Marilla cleared her throat awkwardly as Rachel absorbed the effect of her words. “Well,” Marilla started, “I don’t think we need to worry about the two of them getting into more trouble today. Perhaps we should let Anne calm down and I’ll talk to her again tomorrow.”

“Yes, well, perhaps you’re right,” Mrs. Lynde replied, trying to maintain a dignified look to cover her worry that she had gone too far.

“And Rachel, er, as long as we aren’t entirely sure whether this courtship will survive whatever…discussion the two of them are having right now, perhaps it would be best if you kept this to yourself.”

Mrs. Lynde might be a sour old gossip, but she also sincerely loved Anne in her own way and secretly despaired at the thought that she might have caused the girl any lasting heartache. “Of course, Marilla. Well, I still need to go to town today, but perhaps I should go myself and let you – well, someone needs to stay with them.” Mrs. Lynde left quietly (a feat she hardly ever achieved), and Marilla made some tea for Bash in silence as they both tried to figure out how to salvage this mess.


	3. Mrs. Lynde's Lecture Works Not at All

**Summary for the Chapter:**

> Gilbert settles Anne's doubts, and everyone agrees that Mrs. Lynde should not be a sex ed teacher.

Gilbert found Anne in a dark corner of the barn, balled up against a wall, thin shoulders still shaking with sobs. He breathed a small sigh of relief when she allowed him to settle beside her, gather her up into his arms, and stroke her back while she continued to cry against his shoulder. Soon the tears began to subside, though she still wouldn’t look at him.

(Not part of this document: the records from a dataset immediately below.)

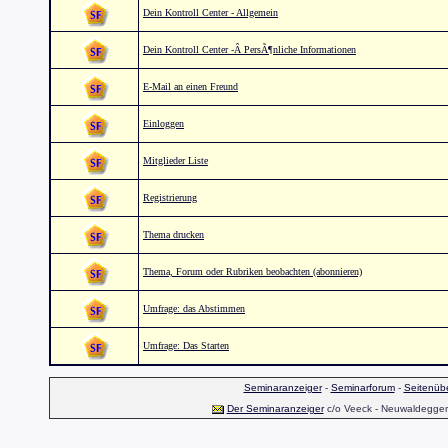
Dein Kontroll Center - Allgemein
Dein Kontroll Center -Â PersÃ¶nliche Informationen
E-Mail an einen Freund
Einloggen
Mitglieder Liste
Registrierung
Thema drucken
Thema, Forum oder Rubriken beobachten (abonnieren)
Umfrage: das Abstimmen
Umfrage: Das Starten
Seminaranzeiger
-
Seminarforum
-
Seitenübe
Der Seminaranzeiger
c/o Veeck - Neuwaldegger S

“You know nothing that Rachel said is true,” he finally started a bit desperately. “Winnie and I – you already know what happened. Please, I –“

“I know, I'm not crying about Winnie,” she said, voice still thick with emotion. “It’s just – you think I don’t wonder? If you should be with someone ever more beautiful and elegant than I can ever hope to be? Someone with wavy blonde hair who won’t ever argue with you? Who wouldn’t admit to a room full of people that she knows exactly how reproduction works? How can I not wonder, when other people obviously see it too?”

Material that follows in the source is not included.